Start of Block

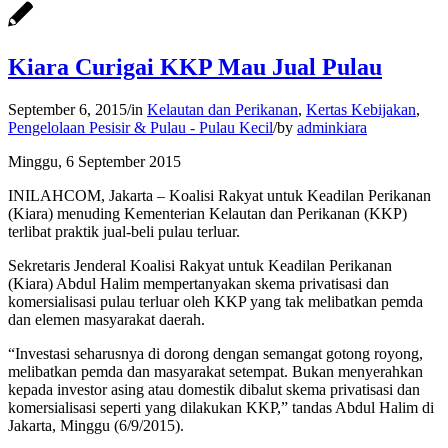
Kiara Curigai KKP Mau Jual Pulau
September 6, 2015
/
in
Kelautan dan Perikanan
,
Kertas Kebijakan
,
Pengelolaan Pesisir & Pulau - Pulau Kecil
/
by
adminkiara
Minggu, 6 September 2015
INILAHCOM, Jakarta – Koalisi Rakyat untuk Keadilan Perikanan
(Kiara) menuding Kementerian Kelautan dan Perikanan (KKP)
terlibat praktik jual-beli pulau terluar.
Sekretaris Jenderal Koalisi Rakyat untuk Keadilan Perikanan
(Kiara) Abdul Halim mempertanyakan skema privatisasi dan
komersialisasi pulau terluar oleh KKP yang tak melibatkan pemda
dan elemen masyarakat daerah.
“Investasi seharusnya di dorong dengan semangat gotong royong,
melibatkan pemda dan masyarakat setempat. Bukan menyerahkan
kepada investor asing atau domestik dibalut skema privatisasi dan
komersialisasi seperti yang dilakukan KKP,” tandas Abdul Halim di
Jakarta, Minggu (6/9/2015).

End of Block
Start of Block

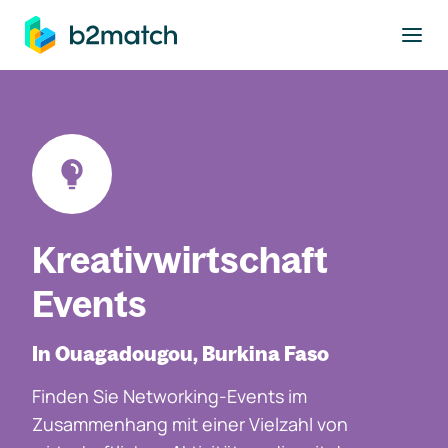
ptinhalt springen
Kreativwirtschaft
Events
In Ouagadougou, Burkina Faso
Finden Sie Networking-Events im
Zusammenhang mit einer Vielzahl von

End of Block
Start of Block

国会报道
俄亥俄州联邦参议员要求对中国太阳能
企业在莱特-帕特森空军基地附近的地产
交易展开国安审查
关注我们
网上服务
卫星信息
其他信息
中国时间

End of Block

**Instructions for the task**
Your task is to copy each line of the material that contains the word "Rakyat".

**Finished exercise**
INILAHCOM, Jakarta – Koalisi Rakyat untuk Keadilan Perikanan
Sekretaris Jenderal Koalisi Rakyat untuk Keadilan Perikanan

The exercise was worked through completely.